▸ TASK TO CARRY OUT:
Report how many lines of the data below contain "Bergamo". Give nothing besides the number.

(TASK MATERIAL Opens)

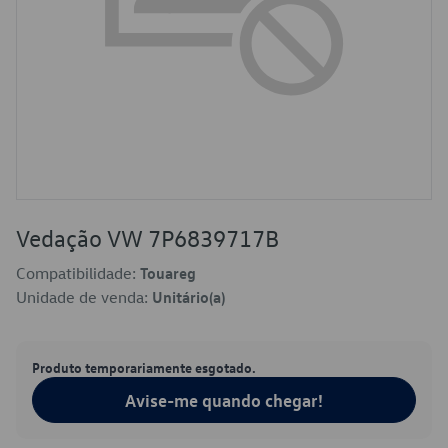
Vedação VW 7P6839717B
Compatibilidade:
Touareg
Unidade de venda:
Unitário(a)
Produto temporariamente esgotado.
Avise-me quando chegar!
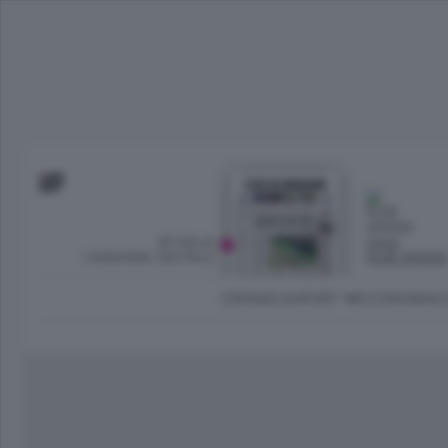
SFOGLIA
OGGI
L’EDIZIONE DIGITALE
NUBI SPARS
CRONACA
SPORT
ECONOMIA
C
Ambiente e Energia
Bergamo Città
Classifica UEFA C
Ami
Eppen
League
La rivista online dedicata al
Bergamo Senza Confini
Val Brembana
Il 
al tempo libero di Bergamo 
Classifiche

(TASK MATERIAL Closes)

▸ SOLUTION FOR THIS PROBLEM:
3